The Mudcat Café TM
Thread #122189   Message #2677042
Posted By: Jack Campin
10-Jul-09 - 07:32 PM
Thread Name: BS: books that jump worlds/eras?
Subject: RE: BS: books that jump worlds/eras?
Iain Banks, "The Bridge" (present-day Scotland, a sort of steampunk-SF Scotland fantasized in a coma, and the ancient Greek underworld as seen by a Glaswegian thug).

William Hope Hodgson, "The Night Land" (17th century England meets a moribund Earth billions of years in the future) an extraordinarily ambitious attempt at this idea, written in an almost unreadably bizarre pseudo-archaic style. There's nothing else like it.

Chingiz Aitmatov, "The Day Lasts more than a Thousand Years" - central Asia in the 1980s combined with near-future SF. The SF bit doesn't add much but the central Asian story is pretty gripping.

Anna Kavan, "Sleep has his House" (drug addict's dream world vs the real world - rather disturbing book).

Somewhat related are multiple-viewpoint stories, where you you see the same events through different characters' eyes and they come across as so alien you might as well be in a different age or planet.
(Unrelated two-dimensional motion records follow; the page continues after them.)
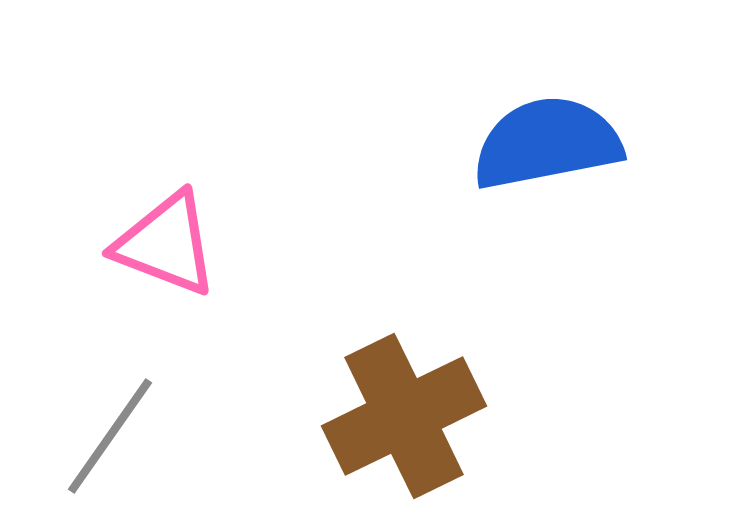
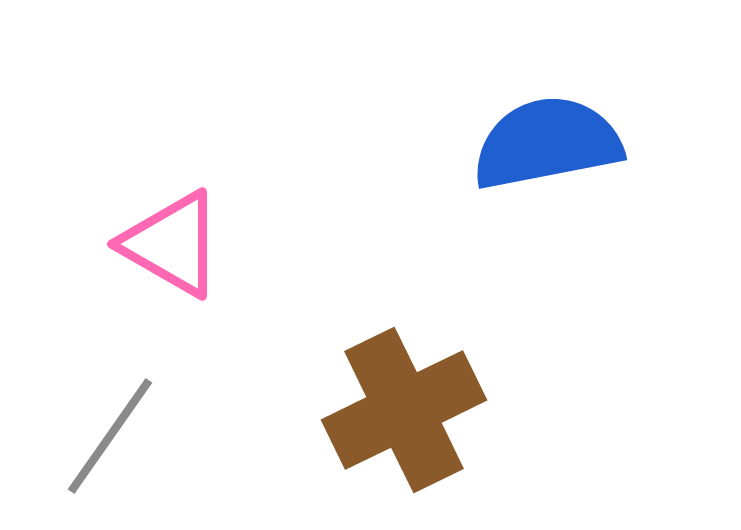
pink triangle: moved 6 px right; rotated 9 degrees clockwise
brown cross: moved 6 px up
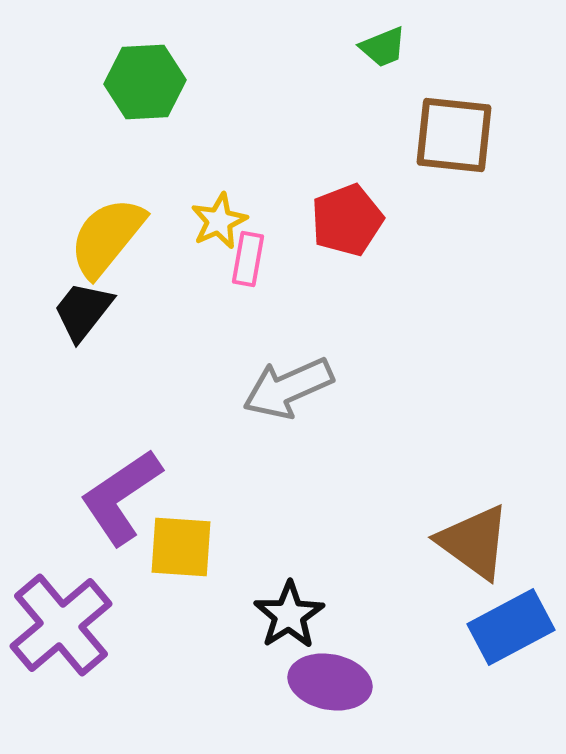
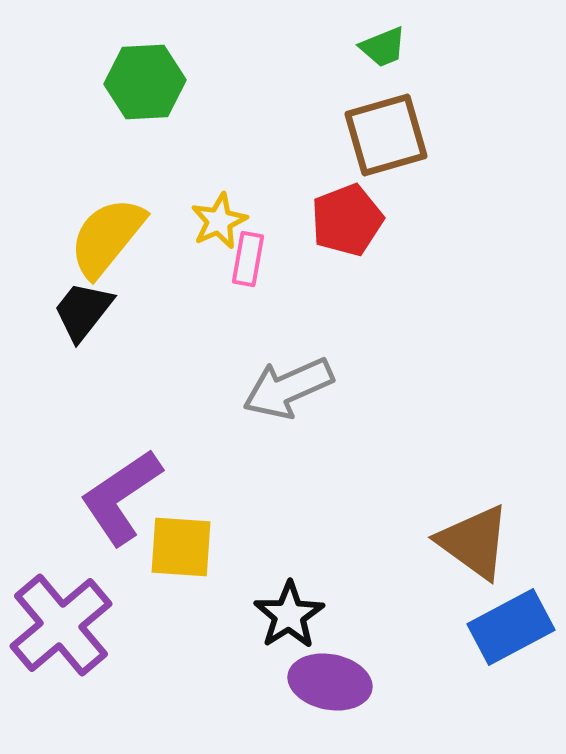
brown square: moved 68 px left; rotated 22 degrees counterclockwise
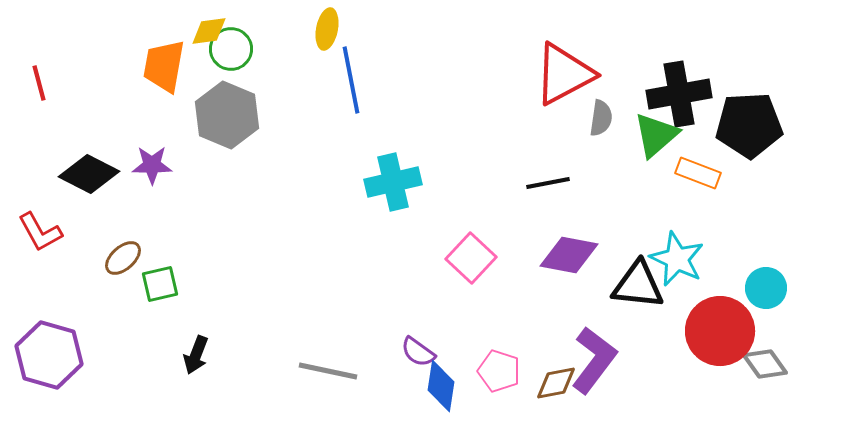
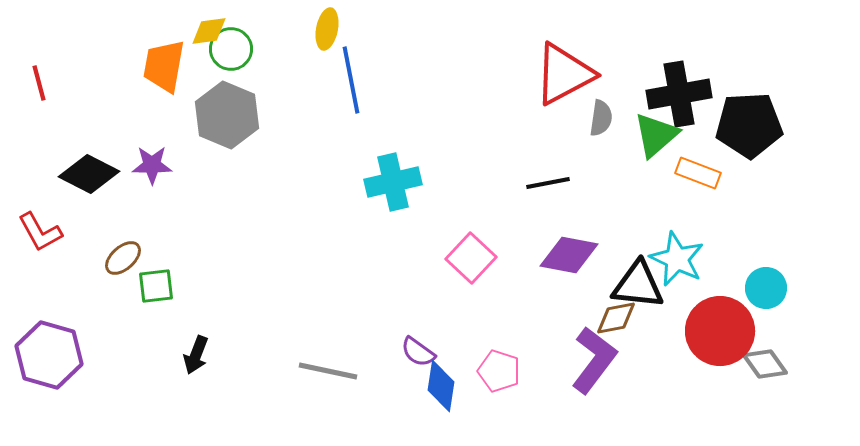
green square: moved 4 px left, 2 px down; rotated 6 degrees clockwise
brown diamond: moved 60 px right, 65 px up
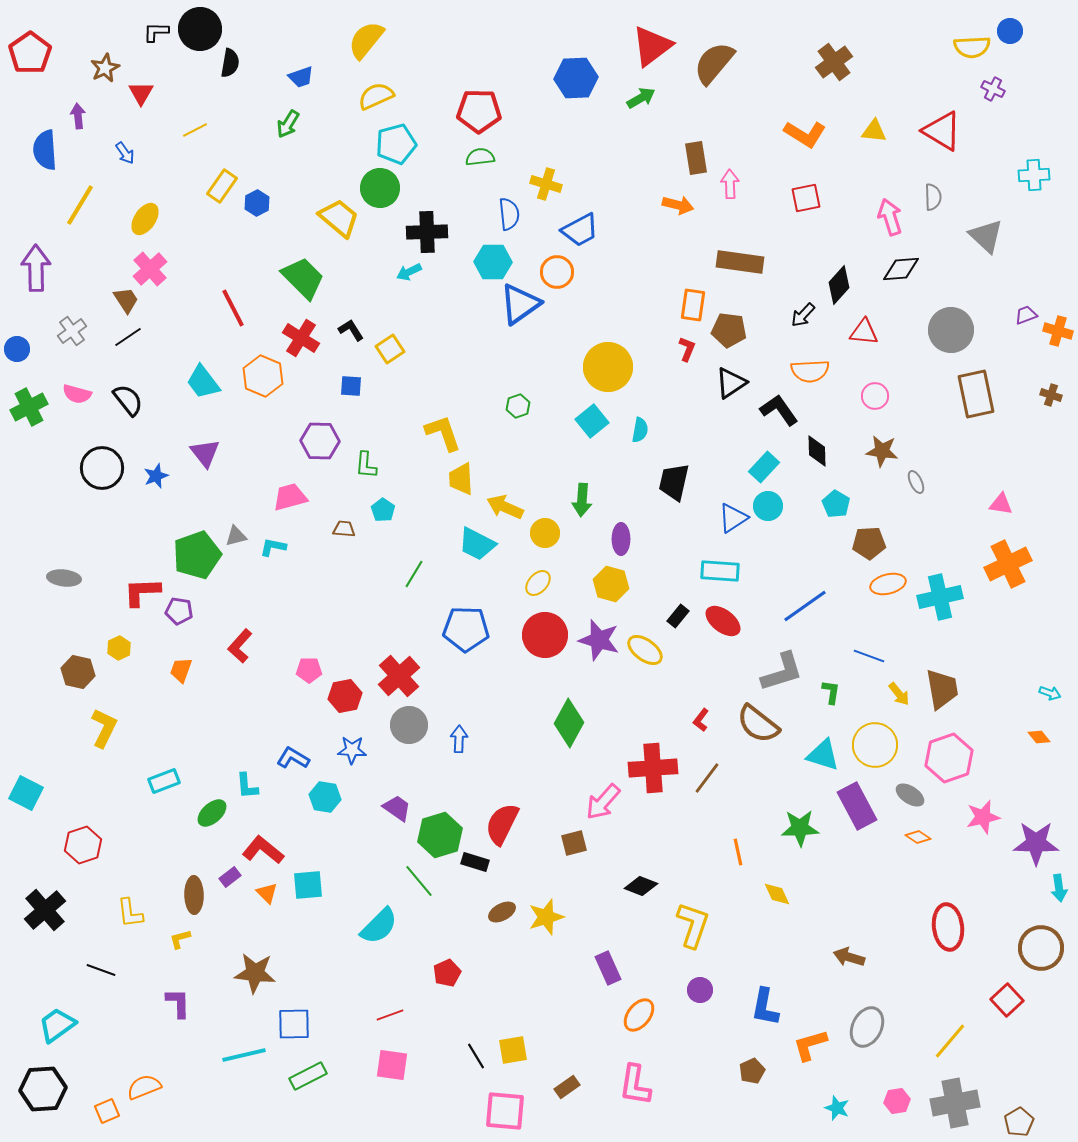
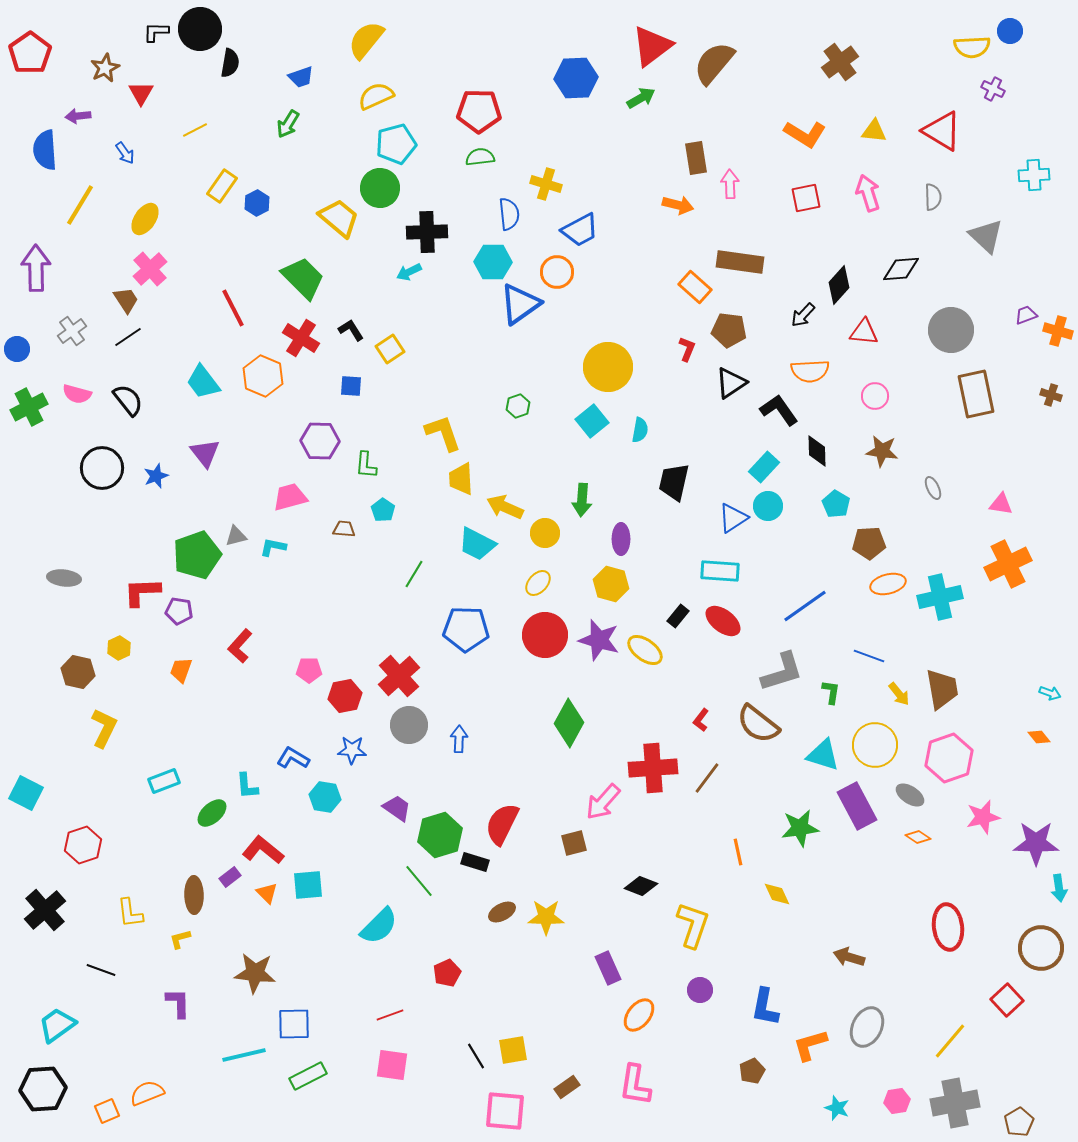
brown cross at (834, 62): moved 6 px right
purple arrow at (78, 116): rotated 90 degrees counterclockwise
pink arrow at (890, 217): moved 22 px left, 24 px up
orange rectangle at (693, 305): moved 2 px right, 18 px up; rotated 56 degrees counterclockwise
gray ellipse at (916, 482): moved 17 px right, 6 px down
green star at (800, 828): rotated 6 degrees counterclockwise
yellow star at (546, 917): rotated 18 degrees clockwise
orange semicircle at (144, 1087): moved 3 px right, 6 px down
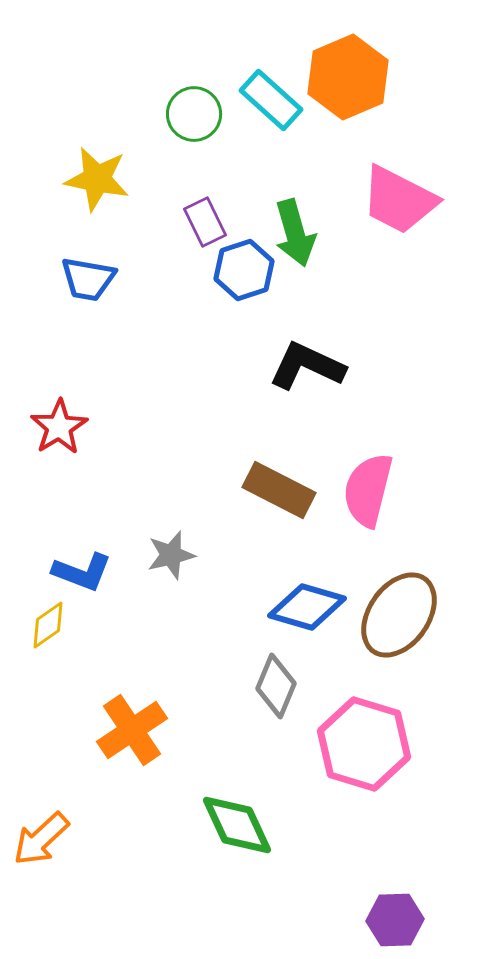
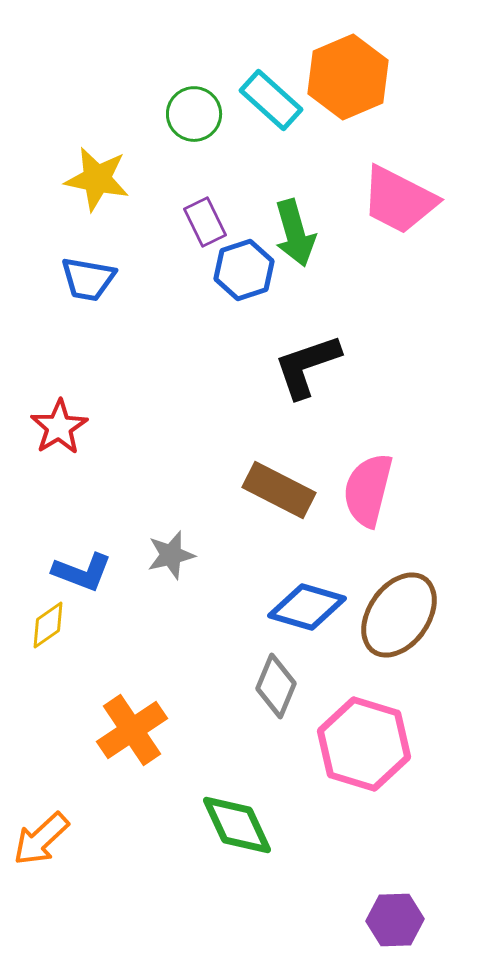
black L-shape: rotated 44 degrees counterclockwise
James Hogg's "Confessions of a Justified Sinner" is the original one, Lawrence Durrell's "Alexandria Quartet" is one of the more remarkable.

J. Leslie Mitchell (the real name for Lewis Grassic Gibbon) "Gay Hunter" - post-nuclear-apocalypse utopian future collides with 1930s fascism. Marge Piercy's "Woman on the Edge of Time" does the same sort of thing, with Reagan instead of Mussolini.